Hunter often wondered the same thing himself. He had grown hard over the years, to the point where he did not always recognize the man who looked back at him from the shaving mirror.

Speaking of shaving…

He scratched at the scruff on his jaw.

“People are asking questions about you,” Blade continued, interrupting Hunter’s thoughts.

“That’s nothing new.” He was the Demon Slayer. That inspired questions. There was always someone trying to take his place.

Some days, he’d gladly let them.

“These questions are new. They have to do with your family.”

Hunter went still. He tried to think if he had ever let anything slip, and could not come up with a single instance. He had never visited his sisters, nor spoken of them. Not in all the years since he had fled from the Borderlands. Not even to Blade.

He tried to dismiss his unease. “Forget about it. Everyone comes from somewhere. People wonder if I have anyone I might want to protect. If I have a weakness. They won’t find any.”

When he finished sweeping the saloon floor, he took a seat near his friend at the bar.

Blade passed him a steaming mug of fragrant tea brewed from desert lavender.
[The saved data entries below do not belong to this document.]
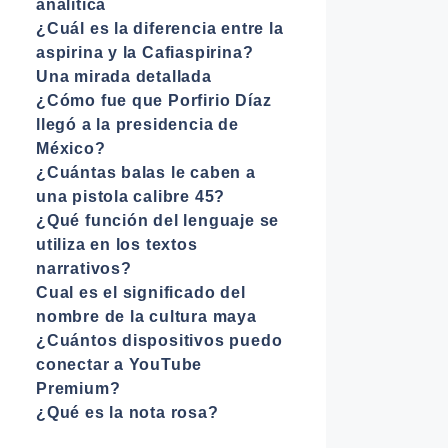
analítica
¿Cuál es la diferencia entre la
aspirina y la Cafiaspirina?
Una mirada detallada
¿Cómo fue que Porfirio Díaz
llegó a la presidencia de
México?
¿Cuántas balas le caben a
una pistola calibre 45?
¿Qué función del lenguaje se
utiliza en los textos
narrativos?
Cual es el significado del
nombre de la cultura maya
¿Cuántos dispositivos puedo
conectar a YouTube
Premium?
¿Qué es la nota rosa?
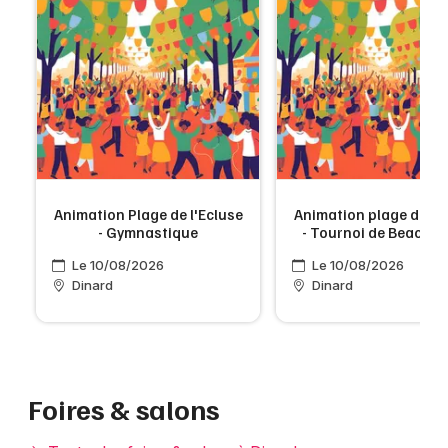
Animation Plage de l'Ecluse
Animation plage de l'E
- Gymnastique
- Tournoi de Beach Vo
Le 10/08/2026
Le 10/08/2026
Dinard
Dinard
Foires & salons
Hunter blew on it, watching the ripples crease its mud-brown surface, then took a slow sip to savor the taste. Neither he nor Blade touched alcohol. In their businesses, men who drank did not live long.

“I have something for you,” Hunter said.

He reached in his pocket and withdrew a thick chunk of plastic, an artifact that predated the demons to a time when the world was filled with large cities and millions of people. While the wind had buried most of the ruins, it often turned up little things such as this, and these items were worth money to the right traders. Whenever Hunter found any in the desert, he brought them to Blade, who in turn sold the artifacts and split the profits among Hunter, himself, and the women.

Blade took the artifact from him, rolled it around in his long fingers, then dropped it into a box hidden behind the counter. He continued to stand, taking a sip from his own mug of tea, his dark eyes brooding as he returned to the original topic of conversation. “I’ll try and get to the bottom of whoever’s asking questions about you.”

Hunter felt himself relax. If there were anything for him to worry about, Blade would find out.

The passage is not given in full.